======== Available data ========

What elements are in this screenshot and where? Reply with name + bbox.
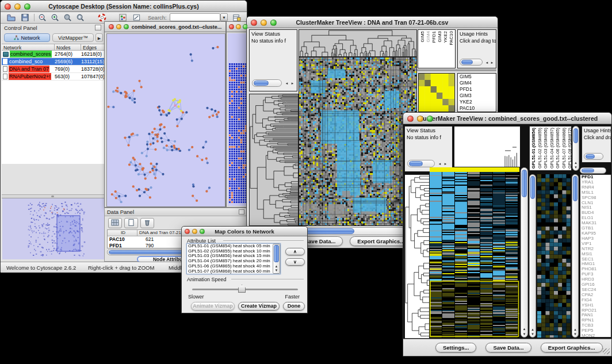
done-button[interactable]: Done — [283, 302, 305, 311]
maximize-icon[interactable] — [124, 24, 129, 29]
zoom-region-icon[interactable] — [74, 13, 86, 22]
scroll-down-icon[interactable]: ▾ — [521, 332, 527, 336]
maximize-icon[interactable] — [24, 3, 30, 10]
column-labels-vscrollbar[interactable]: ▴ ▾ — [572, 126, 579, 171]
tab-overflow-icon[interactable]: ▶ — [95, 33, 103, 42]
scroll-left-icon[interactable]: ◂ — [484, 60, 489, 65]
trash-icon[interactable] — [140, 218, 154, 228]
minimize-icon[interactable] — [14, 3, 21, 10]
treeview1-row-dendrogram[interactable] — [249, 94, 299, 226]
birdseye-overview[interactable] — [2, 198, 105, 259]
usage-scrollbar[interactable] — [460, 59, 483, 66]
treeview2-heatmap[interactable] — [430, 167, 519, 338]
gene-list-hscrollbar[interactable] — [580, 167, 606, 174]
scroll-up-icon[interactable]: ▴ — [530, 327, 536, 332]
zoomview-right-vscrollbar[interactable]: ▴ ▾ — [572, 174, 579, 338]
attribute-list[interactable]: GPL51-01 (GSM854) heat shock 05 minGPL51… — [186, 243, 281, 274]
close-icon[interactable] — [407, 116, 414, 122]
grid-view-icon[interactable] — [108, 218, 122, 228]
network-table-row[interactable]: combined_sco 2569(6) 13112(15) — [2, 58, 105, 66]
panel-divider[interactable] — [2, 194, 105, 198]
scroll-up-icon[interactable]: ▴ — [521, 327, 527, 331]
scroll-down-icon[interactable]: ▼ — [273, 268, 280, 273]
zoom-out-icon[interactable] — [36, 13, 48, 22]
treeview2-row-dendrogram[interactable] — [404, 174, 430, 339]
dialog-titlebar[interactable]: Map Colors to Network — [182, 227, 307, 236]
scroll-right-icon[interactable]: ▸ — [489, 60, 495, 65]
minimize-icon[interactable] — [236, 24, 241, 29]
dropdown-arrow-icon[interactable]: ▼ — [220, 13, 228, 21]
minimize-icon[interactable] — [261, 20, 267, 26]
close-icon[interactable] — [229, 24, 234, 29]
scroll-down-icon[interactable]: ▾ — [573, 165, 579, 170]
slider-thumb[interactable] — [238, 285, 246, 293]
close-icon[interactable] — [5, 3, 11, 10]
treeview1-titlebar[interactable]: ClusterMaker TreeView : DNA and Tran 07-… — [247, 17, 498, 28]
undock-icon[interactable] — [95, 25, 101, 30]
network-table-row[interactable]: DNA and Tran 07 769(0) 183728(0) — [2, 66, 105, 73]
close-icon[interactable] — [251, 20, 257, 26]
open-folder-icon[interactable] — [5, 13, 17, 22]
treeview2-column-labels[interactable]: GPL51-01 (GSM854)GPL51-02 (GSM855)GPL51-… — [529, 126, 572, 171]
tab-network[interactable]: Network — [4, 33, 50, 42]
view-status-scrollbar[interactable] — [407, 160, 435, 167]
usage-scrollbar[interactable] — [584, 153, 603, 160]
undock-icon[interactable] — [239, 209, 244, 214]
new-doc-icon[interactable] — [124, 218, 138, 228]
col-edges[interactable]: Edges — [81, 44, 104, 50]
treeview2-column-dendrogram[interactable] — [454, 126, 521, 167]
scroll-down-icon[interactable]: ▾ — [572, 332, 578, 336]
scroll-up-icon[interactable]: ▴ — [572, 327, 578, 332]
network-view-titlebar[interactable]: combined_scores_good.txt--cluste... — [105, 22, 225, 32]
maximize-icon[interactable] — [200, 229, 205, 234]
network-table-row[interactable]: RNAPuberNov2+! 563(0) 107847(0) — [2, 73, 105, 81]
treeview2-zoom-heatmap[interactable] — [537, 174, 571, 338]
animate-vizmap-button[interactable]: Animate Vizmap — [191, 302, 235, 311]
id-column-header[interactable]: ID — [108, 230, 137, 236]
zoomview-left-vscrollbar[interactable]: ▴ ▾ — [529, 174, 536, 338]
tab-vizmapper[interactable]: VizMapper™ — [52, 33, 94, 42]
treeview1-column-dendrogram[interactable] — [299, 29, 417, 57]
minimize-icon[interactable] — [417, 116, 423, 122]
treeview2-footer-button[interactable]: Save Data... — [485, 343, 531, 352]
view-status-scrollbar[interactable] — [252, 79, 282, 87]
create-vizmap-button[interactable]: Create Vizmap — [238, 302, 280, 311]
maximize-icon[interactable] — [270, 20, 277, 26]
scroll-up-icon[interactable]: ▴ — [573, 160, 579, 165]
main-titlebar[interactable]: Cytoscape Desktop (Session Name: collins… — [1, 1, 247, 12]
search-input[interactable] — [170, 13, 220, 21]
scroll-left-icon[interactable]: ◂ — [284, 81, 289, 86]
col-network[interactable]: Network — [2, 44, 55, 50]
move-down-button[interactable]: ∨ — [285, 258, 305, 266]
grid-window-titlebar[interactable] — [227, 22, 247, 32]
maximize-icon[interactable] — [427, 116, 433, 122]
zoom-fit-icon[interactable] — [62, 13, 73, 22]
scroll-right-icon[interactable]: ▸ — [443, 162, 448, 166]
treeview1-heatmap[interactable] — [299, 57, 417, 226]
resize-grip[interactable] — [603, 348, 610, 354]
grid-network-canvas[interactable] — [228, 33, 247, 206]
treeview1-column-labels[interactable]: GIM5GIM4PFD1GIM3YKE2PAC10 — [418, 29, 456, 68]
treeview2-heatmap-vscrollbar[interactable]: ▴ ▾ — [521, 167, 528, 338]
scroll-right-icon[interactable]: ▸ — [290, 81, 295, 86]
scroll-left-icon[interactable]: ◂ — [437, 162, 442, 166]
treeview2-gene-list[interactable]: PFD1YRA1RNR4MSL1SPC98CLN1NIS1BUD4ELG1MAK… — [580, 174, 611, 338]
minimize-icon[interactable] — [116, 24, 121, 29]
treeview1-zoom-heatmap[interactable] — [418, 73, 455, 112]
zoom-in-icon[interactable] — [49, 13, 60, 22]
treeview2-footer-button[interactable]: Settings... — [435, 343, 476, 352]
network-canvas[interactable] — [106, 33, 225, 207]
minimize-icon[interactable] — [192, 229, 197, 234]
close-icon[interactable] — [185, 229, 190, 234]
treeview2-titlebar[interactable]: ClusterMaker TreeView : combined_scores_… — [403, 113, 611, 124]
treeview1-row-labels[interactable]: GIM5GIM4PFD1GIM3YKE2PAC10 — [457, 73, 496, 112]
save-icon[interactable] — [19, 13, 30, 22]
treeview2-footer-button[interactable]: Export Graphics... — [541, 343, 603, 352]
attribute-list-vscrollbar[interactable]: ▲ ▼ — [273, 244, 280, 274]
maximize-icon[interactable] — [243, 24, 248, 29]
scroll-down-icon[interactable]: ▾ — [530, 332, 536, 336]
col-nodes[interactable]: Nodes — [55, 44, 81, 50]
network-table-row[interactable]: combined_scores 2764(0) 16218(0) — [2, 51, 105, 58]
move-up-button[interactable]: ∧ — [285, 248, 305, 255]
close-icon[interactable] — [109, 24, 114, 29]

========
======== Available data ========

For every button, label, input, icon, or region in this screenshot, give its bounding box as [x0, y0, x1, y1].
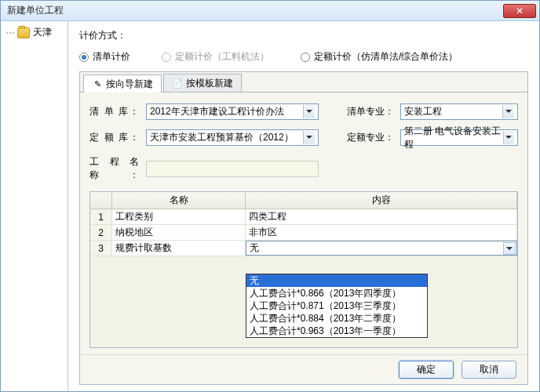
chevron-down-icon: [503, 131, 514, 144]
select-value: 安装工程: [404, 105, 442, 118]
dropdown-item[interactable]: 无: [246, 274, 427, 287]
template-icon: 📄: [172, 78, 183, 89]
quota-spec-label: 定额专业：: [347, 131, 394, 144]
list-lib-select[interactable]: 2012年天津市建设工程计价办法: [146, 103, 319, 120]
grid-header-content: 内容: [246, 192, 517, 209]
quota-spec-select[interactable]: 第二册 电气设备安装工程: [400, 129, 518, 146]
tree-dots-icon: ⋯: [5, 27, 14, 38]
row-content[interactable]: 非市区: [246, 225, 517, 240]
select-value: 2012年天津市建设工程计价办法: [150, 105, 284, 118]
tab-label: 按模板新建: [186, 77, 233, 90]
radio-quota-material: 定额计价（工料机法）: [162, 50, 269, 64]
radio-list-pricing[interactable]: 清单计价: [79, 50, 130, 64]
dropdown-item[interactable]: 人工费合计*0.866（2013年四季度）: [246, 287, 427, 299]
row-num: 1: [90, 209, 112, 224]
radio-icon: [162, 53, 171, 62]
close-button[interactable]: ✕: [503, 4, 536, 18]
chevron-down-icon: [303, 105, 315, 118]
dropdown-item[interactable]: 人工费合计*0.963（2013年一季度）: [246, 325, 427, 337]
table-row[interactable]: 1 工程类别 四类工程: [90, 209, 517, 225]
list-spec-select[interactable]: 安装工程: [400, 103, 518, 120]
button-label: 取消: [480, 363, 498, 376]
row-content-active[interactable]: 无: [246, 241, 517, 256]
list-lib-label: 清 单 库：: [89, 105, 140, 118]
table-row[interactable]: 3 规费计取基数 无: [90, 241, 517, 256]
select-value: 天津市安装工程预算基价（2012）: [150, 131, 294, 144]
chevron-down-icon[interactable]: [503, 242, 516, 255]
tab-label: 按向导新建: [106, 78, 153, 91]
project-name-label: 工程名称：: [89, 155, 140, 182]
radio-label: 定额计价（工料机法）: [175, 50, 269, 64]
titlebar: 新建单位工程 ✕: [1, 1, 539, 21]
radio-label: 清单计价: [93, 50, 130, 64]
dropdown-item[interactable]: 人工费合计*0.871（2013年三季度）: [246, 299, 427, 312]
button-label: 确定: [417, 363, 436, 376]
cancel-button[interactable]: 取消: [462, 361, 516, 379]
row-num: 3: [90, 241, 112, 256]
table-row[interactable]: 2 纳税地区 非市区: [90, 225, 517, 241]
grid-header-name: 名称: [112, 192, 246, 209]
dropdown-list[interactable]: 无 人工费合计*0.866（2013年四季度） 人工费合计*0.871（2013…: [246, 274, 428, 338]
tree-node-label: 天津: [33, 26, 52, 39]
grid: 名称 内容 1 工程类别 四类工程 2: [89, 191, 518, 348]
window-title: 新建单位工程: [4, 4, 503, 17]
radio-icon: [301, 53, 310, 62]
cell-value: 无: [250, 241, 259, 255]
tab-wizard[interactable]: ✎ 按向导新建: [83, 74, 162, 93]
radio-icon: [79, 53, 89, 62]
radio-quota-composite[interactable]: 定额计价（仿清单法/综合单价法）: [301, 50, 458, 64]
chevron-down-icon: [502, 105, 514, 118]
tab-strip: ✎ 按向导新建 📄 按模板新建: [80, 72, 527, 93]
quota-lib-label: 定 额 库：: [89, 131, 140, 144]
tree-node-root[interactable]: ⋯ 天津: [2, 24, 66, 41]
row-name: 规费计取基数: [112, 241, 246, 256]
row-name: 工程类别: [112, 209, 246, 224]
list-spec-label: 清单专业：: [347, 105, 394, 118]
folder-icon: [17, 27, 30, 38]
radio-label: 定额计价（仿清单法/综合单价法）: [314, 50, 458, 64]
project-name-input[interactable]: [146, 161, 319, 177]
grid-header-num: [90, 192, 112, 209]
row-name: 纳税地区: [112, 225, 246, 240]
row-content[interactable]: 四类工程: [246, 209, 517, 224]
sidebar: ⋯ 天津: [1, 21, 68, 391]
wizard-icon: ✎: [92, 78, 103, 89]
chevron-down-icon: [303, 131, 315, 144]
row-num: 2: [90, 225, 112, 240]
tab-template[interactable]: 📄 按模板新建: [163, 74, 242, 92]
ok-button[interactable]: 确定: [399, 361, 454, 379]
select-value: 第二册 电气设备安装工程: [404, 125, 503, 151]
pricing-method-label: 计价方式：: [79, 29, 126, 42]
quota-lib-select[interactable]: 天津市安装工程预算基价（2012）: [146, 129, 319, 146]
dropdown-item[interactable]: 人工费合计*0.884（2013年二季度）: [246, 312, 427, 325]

========

Your task is to list each line of the records with the word "undock".

undock-icon[interactable] — [95, 25, 101, 30]
undock-icon[interactable] — [239, 209, 244, 214]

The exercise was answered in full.